Microsoft announced Monday that it had signed on as the first foundation customer for the America Europe Connect (AEConnect) subsea cable being laid across the Atlantic by Aqua Comms Limited and TE SubCom. Scheduled to go into service in December, the 5,400-kilometer-long fiber optic cable connecting Shirley, New York, and Killala, Ireland, will provide low-latency, 100-Gbps connectivity for Microsoft and other Internet service providers.

Redmond is also adding more long-haul fiber capacity for its data centers in a partnership with Hibernia Networks in Ireland, and has joined a consortium to build the New Cross Pacific Cable Network (pictured) between North America and Asia.

Not Enough Subsea Capacity for 100 Gbps

"As people and organizations expect data and information at their fingertips, Microsoft must have an infrastructure that can deliver the cloud services, including Azure, which our customers need to support their global businesses," Network Enablement Managing Director David Crowley said in a Microsoft Azure blog post. With the company's rapid growth in cloud services, "we need a strong subsea strategy to ensure our customers experience high availability access to their data," he said.

Microsoft has made significant investments over the past nine months to expand both its terrestrial and subsea dark fiber capacity, Crowley noted.
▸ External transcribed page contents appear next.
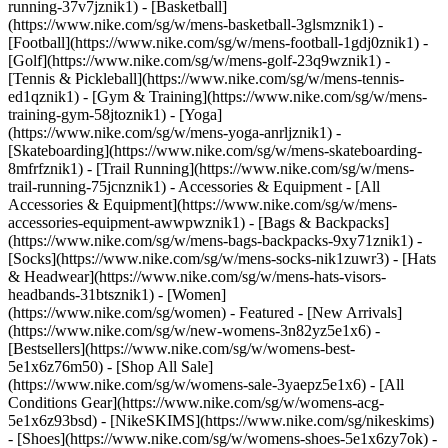
running-37v7jznik1) - [Basketball]
(https://www.nike.com/sg/w/mens-basketball-3glsmznik1) -
[Football](https://www.nike.com/sg/w/mens-football-1gdj0znik1) -
[Golf](https://www.nike.com/sg/w/mens-golf-23q9wznik1) -
[Tennis & Pickleball](https://www.nike.com/sg/w/mens-tennis-
ed1qznik1) - [Gym & Training](https://www.nike.com/sg/w/mens-
training-gym-58jtoznik1) - [Yoga]
(https://www.nike.com/sg/w/mens-yoga-anrljznik1) -
[Skateboarding](https://www.nike.com/sg/w/mens-skateboarding-
8mfrfznik1) - [Trail Running](https://www.nike.com/sg/w/mens-
trail-running-75jcnznik1)
- Accessories & Equipment - [All
Accessories & Equipment](https://www.nike.com/sg/w/mens-
accessories-equipment-awwpwznik1) - [Bags & Backpacks]
(https://www.nike.com/sg/w/mens-bags-backpacks-9xy71znik1) -
[Socks](https://www.nike.com/sg/w/mens-socks-nik1zuwr3) - [Hats
& Headwear](https://www.nike.com/sg/w/mens-hats-visors-
headbands-31btsznik1) - [Women]
(https://www.nike.com/sg/women) - Featured - [New Arrivals]
(https://www.nike.com/sg/w/new-womens-3n82yz5e1x6) -
[Bestsellers](https://www.nike.com/sg/w/womens-best-
5e1x6z76m50) - [Shop All Sale]
(https://www.nike.com/sg/w/womens-sale-3yaepz5e1x6) - [All
Conditions Gear](https://www.nike.com/sg/w/womens-acg-
5e1x6z93bsd) - [NikeSKIMS](https://www.nike.com/sg/nikeskims)
- [Shoes](https://www.nike.com/sg/w/womens-shoes-5e1x6zy7ok) -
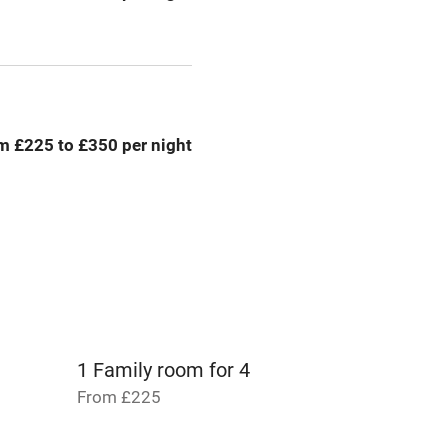
g nearby
Air conditioning
areas
Tennis court
m £225 to £350 per night
Credit cards
rm
Owner has pets
me
ly
1 Family room for 4
r
Books and toys
From £225
lcome
Babies welcome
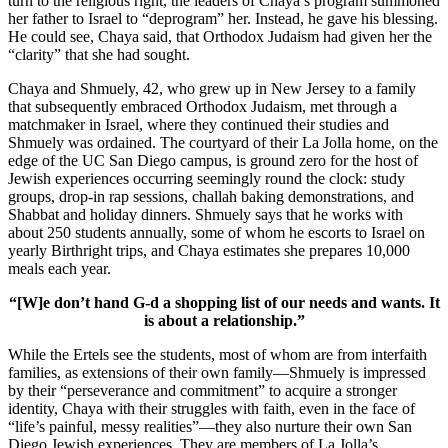
turn to the religious right, the leaders of Chaya’s program summoned
her father to Israel to “deprogram” her. Instead, he gave his blessing.
He could see, Chaya said, that Orthodox Judaism had given her the
“clarity” that she had sought.
Chaya and Shmuely, 42, who grew up in New Jersey to a family
that subsequently embraced Orthodox Judaism, met through a
matchmaker in Israel, where they continued their studies and
Shmuely was ordained. The courtyard of their La Jolla home, on the
edge of the UC San Diego campus, is ground zero for the host of
Jewish experiences occurring seemingly round the clock: study
groups, drop-in rap sessions, challah baking demonstrations, and
Shabbat and holiday dinners. Shmuely says that he works with
about 250 students annually, some of whom he escorts to Israel on
yearly Birthright trips, and Chaya estimates she prepares 10,000
meals each year.
“[W]e don’t hand G-d a shopping list of our needs and wants. It
is about a relationship.”
While the Ertels see the students, most of whom are from interfaith
families, as extensions of their own family—Shmuely is impressed
by their “perseverance and commitment” to acquire a stronger
identity, Chaya with their struggles with faith, even in the face of
“life’s painful, messy realities”—they also nurture their own San
Diego Jewish experiences. They are members of La Jolla’s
The new partner projects announced Monday will make the company's connections across both the Atlantic and the Pacific even stronger, he added.

"Out of approximately 230 subsea cables across the globe, very few are currently equipped to fully support coherent technology with 100-Gbps capabilities," Crowley said in a statement released with the AEConnect announcement. "With bandwidth-hungry applications on the rise, we want to ensure our customers are getting the capacity across the Atlantic that they need. AEConnect aids in future-proofing our transatlantic capacity requirements, connecting directly to our operations in Ireland and onward into Europe to support our expanding data network capacity needs."

Data Volume Doubling Every Two Years

Data is doubling in volume every two years, according to a report last year from the IT-as-a-service company EMC and the analyst firm IDC. By 2020, the world will be generating and processing 44 zettabytes -- which is 44 trillion gigabytes -- worth of data every year.

According to Hibernia Networks, the new Hibernia Express fiber optic cable it is laying between Nova Scotia and Brean in the U.K. will provide the fastest network route available across the Atlantic, reducing existing cable system latency by at least 5 milliseconds. The cable is expected to go into service in September.

Meanwhile, the consortium Microsoft has joined for cross-Pacific networking is laying a 13,000-plus-kilometer cable between Hillsboro, Oregon, and multiple endpoints in Japan, Taiwan, South Korea and the Chinese mainland. Construction on that cable line has just started, with service is scheduled to begin in late 2017.